Análise do Art. 1.168 do Código Civil: Cancelamento do Nome Empresarial e suas Implicações

Art. 1.168 – A inscrição do nome empresarial será cancelada, a requerimento de qualquer interessado, quando cessar o exercício da atividade para que foi adotado, ou quando ultimar-se a liquidação da sociedade que o inscreveu.

Lei 10.406/2002 – Acesso em 02/03/2026

O Art. 1.168 do Código Civil de 2002 disciplina o cancelamento do nome empresarial, matéria de suma importância para a segurança jurídica e a regularidade das atividades econômicas. Este dispositivo estabelece as hipóteses em que a inscrição do nome empresarial pode ser extinta, seja por iniciativa de qualquer interessado ou por determinação legal.

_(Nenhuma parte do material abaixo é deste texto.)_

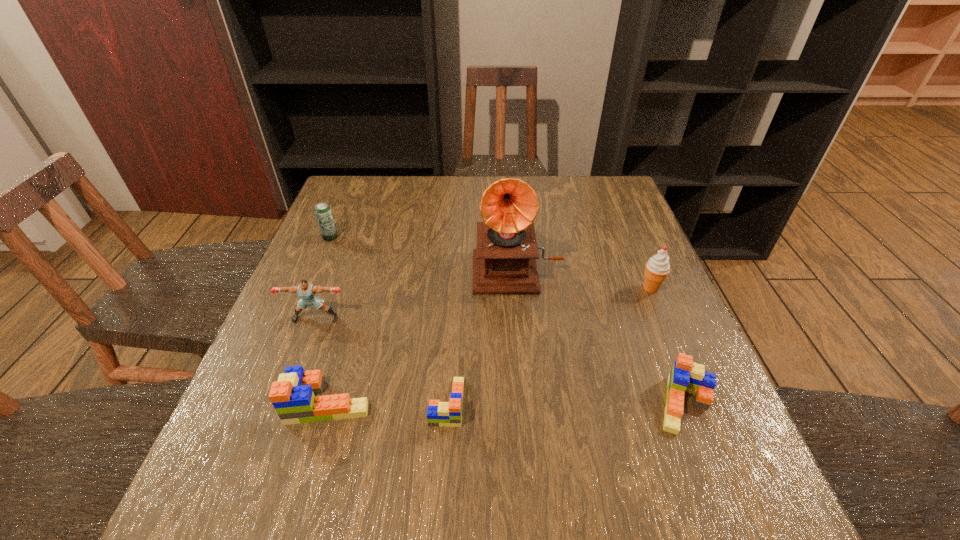 The height and width of the screenshot is (540, 960). Find the location of `free spot between the puncher and the second shortest object`. free spot between the puncher and the second shortest object is located at coordinates (500, 361).

Locate an element on the screen. The image size is (960, 540). empty space that is in between the leftmost Lego and the puncher is located at coordinates (322, 360).

Where is `vacant area that lies between the puncher and the farthest object`? The image size is (960, 540). vacant area that lies between the puncher and the farthest object is located at coordinates (323, 278).

Locate an element on the screen. The height and width of the screenshot is (540, 960). free point between the tallest object and the icecream is located at coordinates (584, 278).

At what (x,y) coordinates should I click in order to perform the action: click on free space between the second tallest Lego and the icecream. Please return your answer as a coordinate pair (x, y). Looking at the image, I should click on (668, 346).

Identify the location of free spot between the icecream and the fifth object from left to right. Image resolution: width=960 pixels, height=540 pixels. (584, 278).

At what (x,y) coordinates should I click in order to perform the action: click on blank region between the tallest Lego and the sixth tallest object. Please return your answer as a coordinate pair (x, y). Image resolution: width=960 pixels, height=540 pixels. Looking at the image, I should click on click(x=507, y=403).

The width and height of the screenshot is (960, 540). I want to click on vacant region between the tallest Lego and the puncher, so click(322, 360).

Image resolution: width=960 pixels, height=540 pixels. I want to click on empty space between the farthest object and the third object from right to left, so click(423, 253).

Identify which object is the fourth nearest to the tallest Lego. Please provide its 2D coordinates. Your answer should be formatted as a tuple, i.e. [(x, y)], where the tuple contains the x and y coordinates of a point satisfying the conditions above.

[(323, 213)] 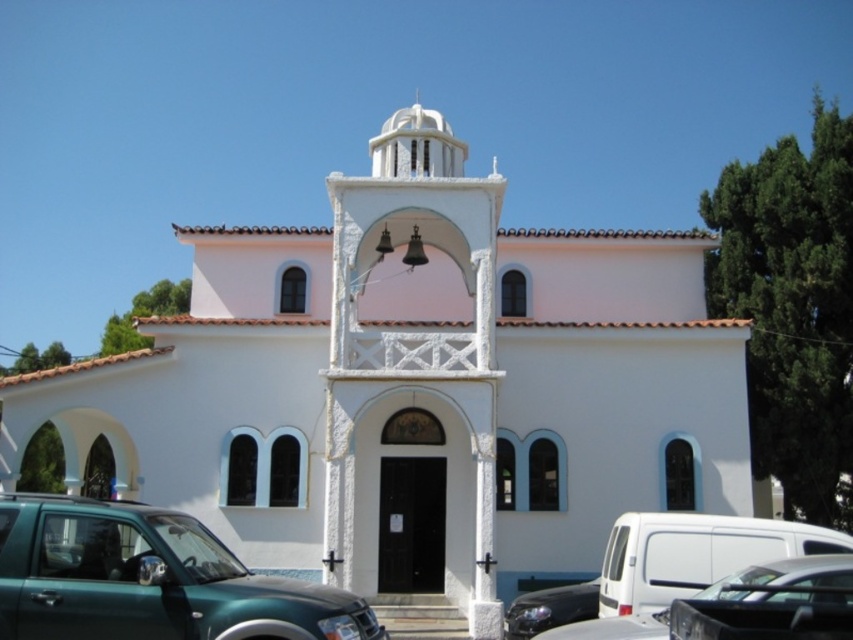 Question: Which point is farther to the camera?

Choices:
 (A) black glossy car at lower right
 (B) white stone bell tower at center

Answer: (B)

Question: Which point is farther to the camera?

Choices:
 (A) (770, 600)
 (B) (410, 108)
 (C) (231, 602)

Answer: (B)

Question: Does white stone bell tower at center appear under black glossy car at lower right?

Choices:
 (A) no
 (B) yes

Answer: (A)

Question: Is white stone bell tower at center positioned at the back of black glossy car at lower right?

Choices:
 (A) yes
 (B) no

Answer: (A)

Question: Which point is farther to the camera?

Choices:
 (A) green matte truck at lower left
 (B) white stone bell tower at center

Answer: (B)

Question: Can you confirm if white stone bell tower at center is positioned to the left of green matte truck at lower left?

Choices:
 (A) no
 (B) yes

Answer: (A) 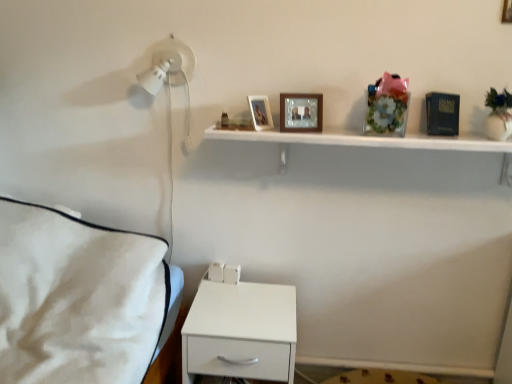 Question: From the image's perspective, is wooden picture frame at upper center, the 2th picture frame positioned from the left, above or below white matte nightstand at lower center?

Choices:
 (A) above
 (B) below

Answer: (A)

Question: Based on their sizes in the image, would you say wooden picture frame at upper center, the 2th picture frame positioned from the left, is bigger or smaller than white matte nightstand at lower center?

Choices:
 (A) big
 (B) small

Answer: (B)

Question: Which of these objects is positioned farthest from the white glossy shelf at upper center?

Choices:
 (A) wooden picture frame at upper center, which is the first picture frame from top to bottom
 (B) matte wooden picture frame at upper center, positioned as the 2th picture frame in bottom-to-top order
 (C) white matte nightstand at lower center
 (D) wooden picture frame at upper center, which ranks as the first picture frame in bottom-to-top order

Answer: (A)

Question: Which object is positioned farthest from the white matte nightstand at lower center?

Choices:
 (A) matte wooden picture frame at upper center, acting as the 1th picture frame starting from the left
 (B) wooden picture frame at upper center, positioned as the third picture frame in left-to-right order
 (C) white glossy shelf at upper center
 (D) wooden picture frame at upper center, which ranks as the first picture frame in bottom-to-top order

Answer: (B) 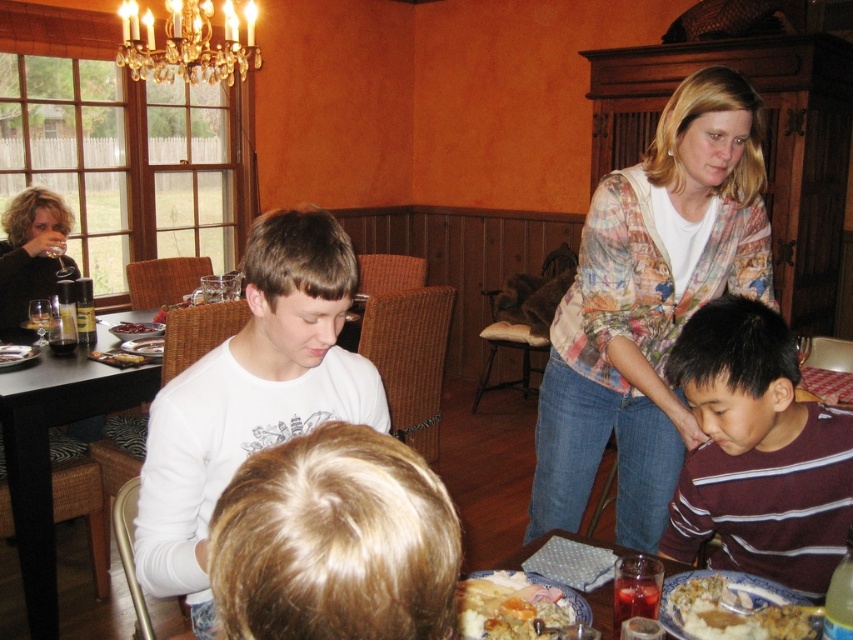 What is the object located at the coordinates point (648, 305) in the image?

The object located at point (648, 305) is the printed fabric shirt at upper right.

You are a guest at the dining table and want to pass a napkin from the printed fabric shirt at upper right to the golden mashed potato at lower right. Can you reach it without moving your seat?

The printed fabric shirt at upper right is closer to you than the golden mashed potato at lower right. Since it is further away, you might need to stretch or move your seat to reach the golden mashed potato at lower right.

You are a guest at this dinner and want to reach for the golden mashed potato at lower right without disturbing the dark brown sweater at upper left. Which direction should you move your hand to grab it?

The golden mashed potato at lower right is located below the dark brown sweater at upper left, so you should move your hand downward to grab it. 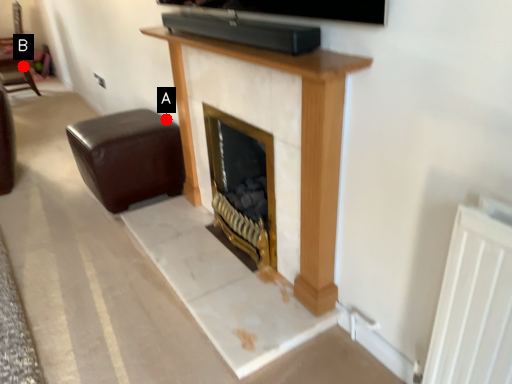 Question: Two points are circled on the image, labeled by A and B beside each circle. Which of the following is the closest to the observer?

Choices:
 (A) A is closer
 (B) B is closer

Answer: (A) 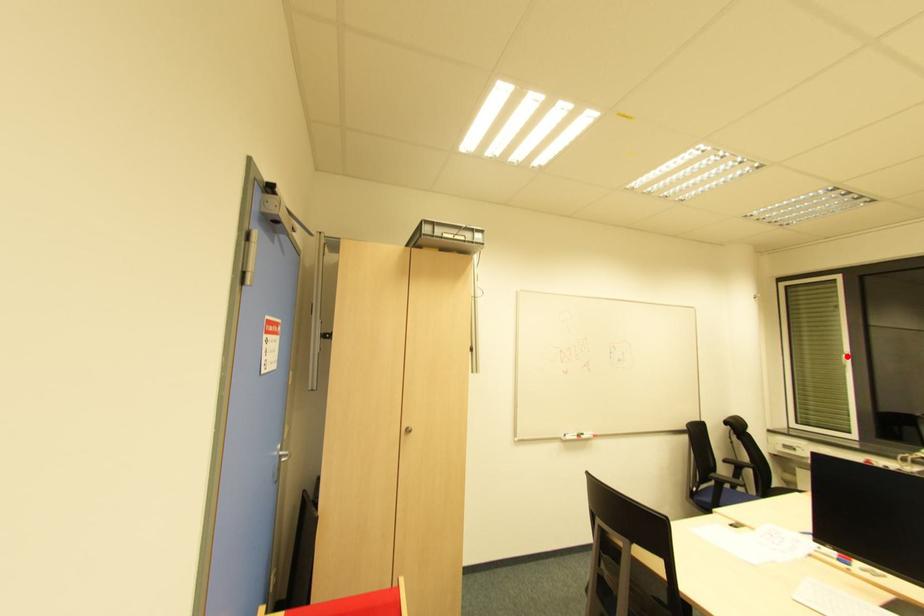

A norma visa garantir que o registro público reflita a realidade fática da empresa, evitando a manutenção de nomes empresariais de entidades inativas ou já liquidadas, o que poderia gerar confusão no mercado e prejudicar terceiros.

As duas principais situações que ensejam o cancelamento são a cessação do exercício da atividade para a qual o nome foi adotado e a liquidação da sociedade que o inscreveu. A primeira hipótese abrange casos de inatividade prolongada ou abandono da empresa, enquanto a segunda se refere ao encerramento formal das operações da pessoa jurídica, após a apuração de ativos e passivos. A legitimidade para requerer o cancelamento é ampla, conferida a “qualquer interessado”, o que pode incluir credores, concorrentes ou mesmo o próprio empresário individual ou sócios da sociedade.

A doutrina e a jurisprudência têm debatido a amplitude do termo “cessação do exercício da atividade”, buscando diferenciar a mera interrupção temporária da atividade da cessação definitiva. A interpretação deve ser cautelosa para não prejudicar empresas em fase de reestruturação ou com atividades sazonais. Conforme análises realizadas pelo sistema de inteligência artificial jurídica Redizz, que mapeia a legislação brasileira, a aplicação prática deste artigo frequentemente se interliga com as normas de dissolução e liquidação de sociedades, bem como com a recuperação judicial e falência, onde a inatividade pode ser um indicativo de insolvência. Para a advocacia, é crucial orientar os clientes sobre a necessidade de manter a regularidade do registro do nome empresarial, evitando litígios e garantindo a transparência nas relações comerciais.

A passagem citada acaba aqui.